With the Beijing Olympics behind us and football season under way, there’s a strong sense that it’s ‘back to school’ for more than just the kids. And it promises to be a challenging term for design and the creative industries.
So what will the autumn bring? Certainly, there are a few issues that were unresolved before the summer ‘recess’ that could have a positive knock-on for design.
There is, for example, D&AD and its fruitless attempt to appoint a successor to Michael Hockney, whose sudden departure in March last year left it without a chief executive. Its finance director Dara Lynch has so far stepped into the breach and financial shortcomings have been cited as a reason why the full-time post remains unfilled.
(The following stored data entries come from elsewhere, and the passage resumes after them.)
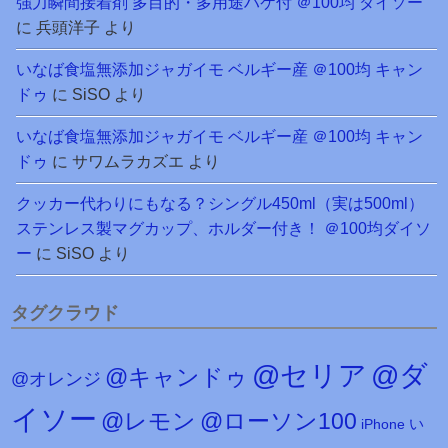
強力瞬間接着剤 多目的・多用途ハケ付 ＠100均 ダイソー
に
兵頭洋子
より
いなば食塩無添加ジャガイモ ベルギー産 ＠100均 キャン
ドゥ
に
SiSO
より
いなば食塩無添加ジャガイモ ベルギー産 ＠100均 キャン
ドゥ
に
サワムラカズエ
より
クッカー代わりにもなる？シングル450ml（実は500ml）
ステンレス製マグカップ、ホルダー付き！ ＠100均ダイソ
ー
に
SiSO
より
タグクラウド
@セリア
@ダ
@キャンドゥ
@オレンジ
イソー
@レモン
@ローソン100
iPhone
い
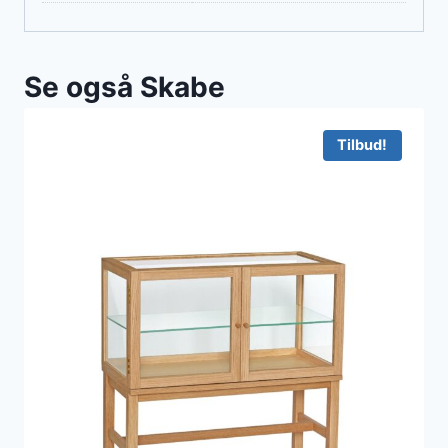
Se også Skabe
Tilbud!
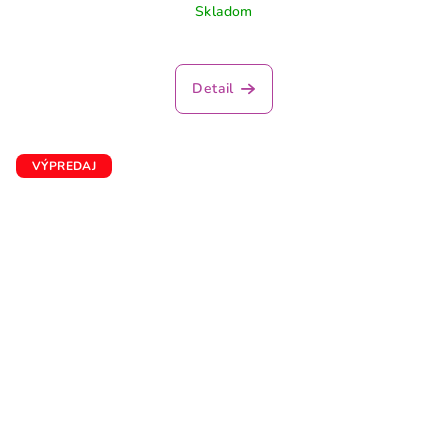
Skladom
Detail
VÝPREDAJ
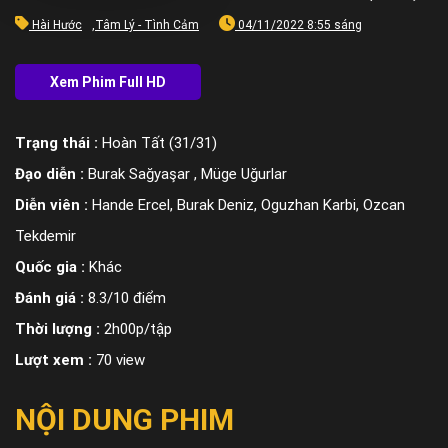
Hài Hước
,
Tâm Lý - Tình Cảm
04/11/2022 8:55 sáng
Trạng thái :
Hoàn Tất (31/31)
Đạo diễn :
Burak Sağyaşar , Müge Uğurlar
Diễn viên :
Hande Ercel, Burak Deniz, Oguzhan Karbi, Ozcan
Tekdemir
Quốc gia :
Khác
Đánh giá :
8.3/10 điểm
Thời lượng :
2h00p/tập
Lượt xem :
70 view
NỘI DUNG PHIM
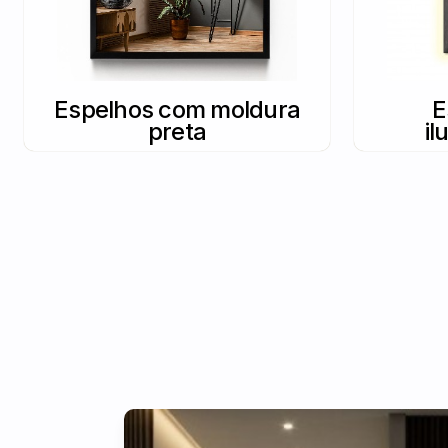
Espelhos com moldura
E
preta
i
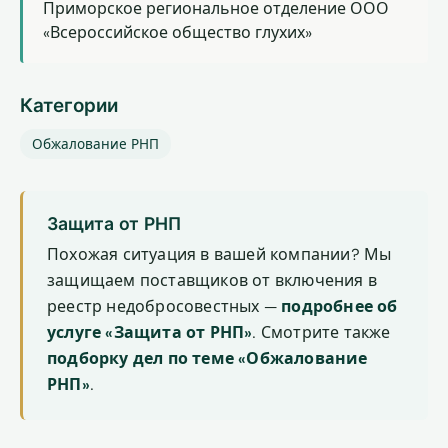
Приморское региональное отделение ООО
«Всероссийское общество глухих»
Категории
Обжалование РНП
Защита от РНП
Похожая ситуация в вашей компании? Мы
защищаем поставщиков от включения в
реестр недобросовестных —
подробнее об
услуге «Защита от РНП»
. Смотрите также
подборку дел по теме «Обжалование
РНП»
.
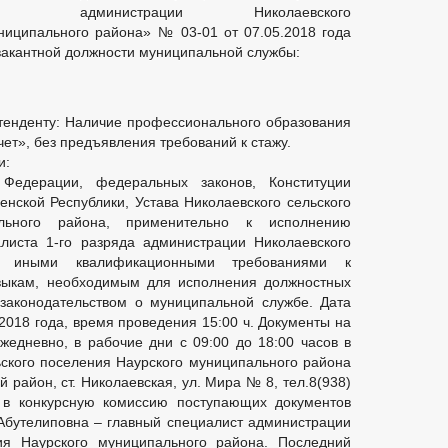
администрации Николаевского
ниципального района» № 03-01 от 07.05.2018 года
вакантной должности муниципальной службы:
тенденту: Наличие профессионального образования
чет», без предъявления требований к стажу.
и:
 Федерации, федеральных законов, Конституции
енской Республики, Устава Николаевского сельского
льного района, применительно к исполнению
листа 1-го разряда администрации Николаевского
е иными квалификационными требованиями к
ыкам, необходимым для исполнения должностных
законодательством о муниципальной службе. Дата
2018 года, время проведения 15:00 ч. Документы на
жедневно, в рабочие дни с 09:00 до 18:00 часов в
ского поселения Наурского муниципального района
 район, ст. Николаевская, ул. Мира № 8, тел.8(938)
 в конкурсную комиссию поступающих документов
Абутелиповна – главный специалист администрации
ния Наурского муниципального района. Последний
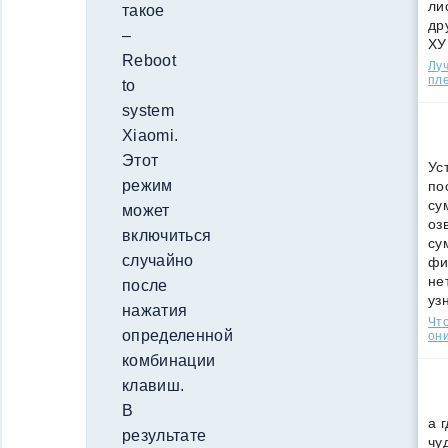
ли
такое
др
–
ХУ
Reboot
Лу
пле
to
system
Xiaomi.
Этот
Ус
режим
по
су
может
оз
включиться
су
случайно
фи
не
после
уз
нажатия
Что
определенной
они
комбинации
клавиш.
В
а 
результате
чу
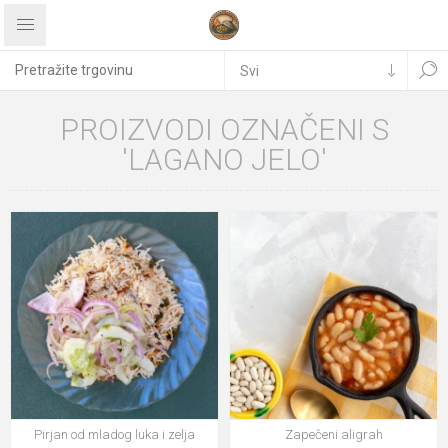
PROIZVODI OZNAČENI S
'LAGANO JELO'
Pirjan od mladog luka i zelja
Zapečeni aligrah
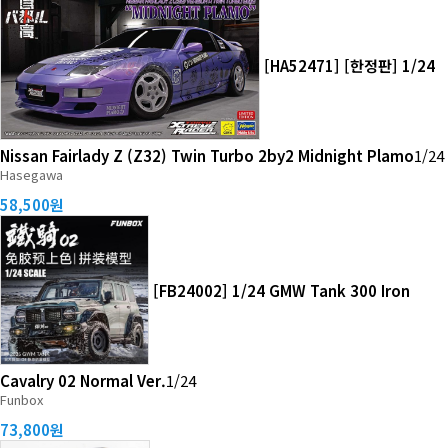
[HA52471] [한정판] 1/24
Nissan Fairlady Z (Z32) Twin Turbo 2by2 Midnight Plamo
1/24
Hasegawa
58,500원
[FB24002] 1/24 GMW Tank 300 Iron
Cavalry 02 Normal Ver.
1/24
Funbox
73,800원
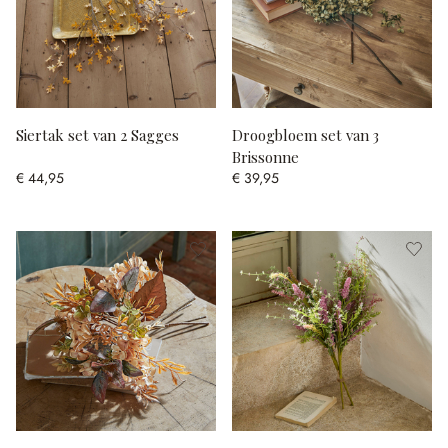
Siertak set van 2 Sagges
Droogbloem set van 3
Brissonne
€ 44,95
€ 39,95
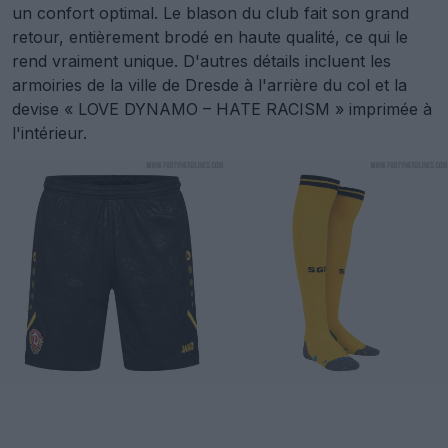
un confort optimal. Le blason du club fait son grand
retour, entièrement brodé en haute qualité, ce qui le
rend vraiment unique. D'autres détails incluent les
armoiries de la ville de Dresde à l'arrière du col et la
devise « LOVE DYNAMO – HATE RACISM » imprimée à
l'intérieur.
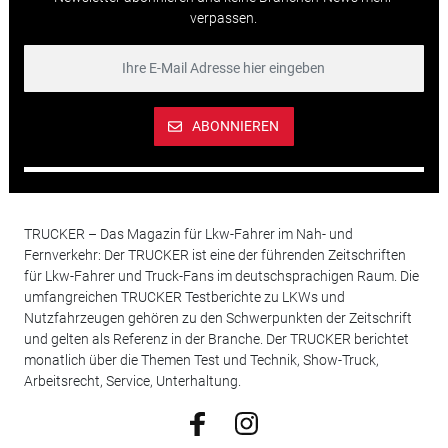
verpassen.
ABONNIEREN
TRUCKER – Das Magazin für Lkw-Fahrer im Nah- und
Fernverkehr: Der TRUCKER ist eine der führenden Zeitschriften
für Lkw-Fahrer und Truck-Fans im deutschsprachigen Raum. Die
umfangreichen TRUCKER Testberichte zu LKWs und
Nutzfahrzeugen gehören zu den Schwerpunkten der Zeitschrift
und gelten als Referenz in der Branche. Der TRUCKER berichtet
monatlich über die Themen Test und Technik, Show-Truck,
Arbeitsrecht, Service, Unterhaltung.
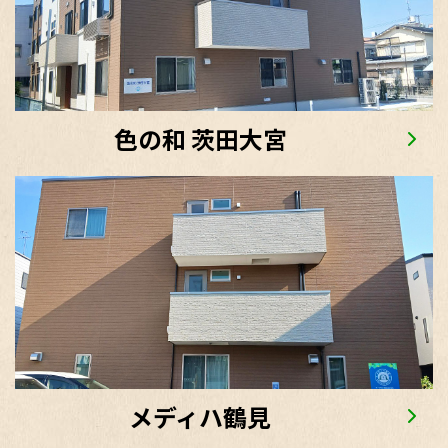
色の和 茨田大宮
メディハ鶴見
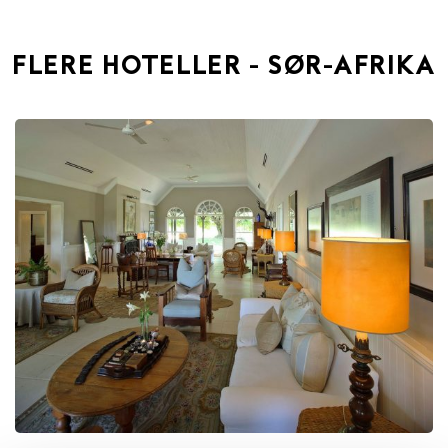
FLERE HOTELLER - SØR-AFRIKA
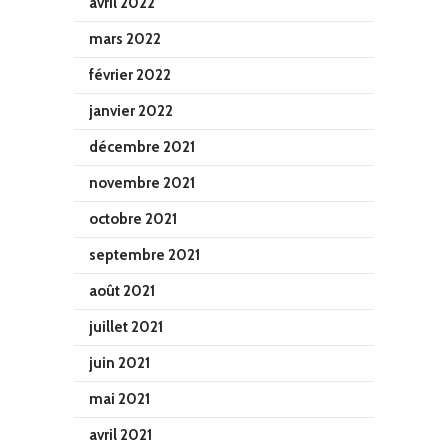
avril 2022
mars 2022
février 2022
janvier 2022
décembre 2021
novembre 2021
octobre 2021
septembre 2021
août 2021
juillet 2021
juin 2021
mai 2021
avril 2021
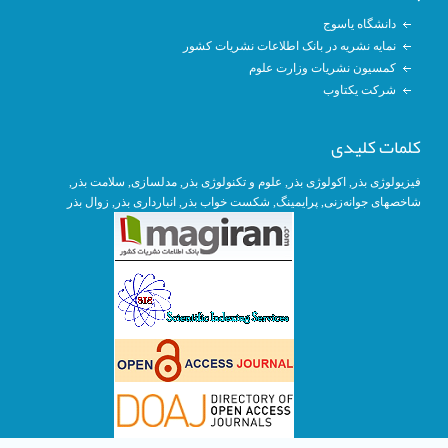
دانشگاه یاسوج
نمایه نشریه در بانک اطلاعات نشریات کشور
کمسیون نشریات وزارت علوم
شرکت یکتاوب
کلمات کلیدی
فیزیولوژی بذر
,
اکولوژی بذر
,
علوم و تکنولوژی بذر
,
مدلسازی
, سلامت بذر,
شاخصهای جوانه‌زنی
,
پرایمینگ
, شکست خواب بذر,
انبارداری بذر
,
زوال بذر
But without consistent leadership and a visible front man or woman, the organisation lacks a strong presence, prompting many in design to say it has lost its way.
Williams Murray Hamm co-founder Garrick Hamm takes over as D&AD President from Poke’s Simon Waterfall on 18 September and addressing this vacancy has to be high on his agenda to take D&AD forward.
For London, there is the 2012 Olympics and how design will fit into pre-games activities. Will we finally have a design czar, to ensure the best design is commissioned in an exemplary way?
Still in the capital, will London Mayor Boris Johnson announce a strategy for design in his autumn statement this month? Perhaps he too will appoint a high-profile design czar – we live in hope.
Outside London, there is the Design of the Times initiative, hugely successful in Newcastle Gateshead in 2007 and originally intended by its instigator the Design Council as a biennial event. We were told in March that the next event is likely to be in 2010, hosted by Cornwall, but we’ve heard nothing since.
Action on any of these could have a positive impact on design. And that is without the effect on the sector of bigger issues such as Government policy, the economies of emerging nations and the American elections.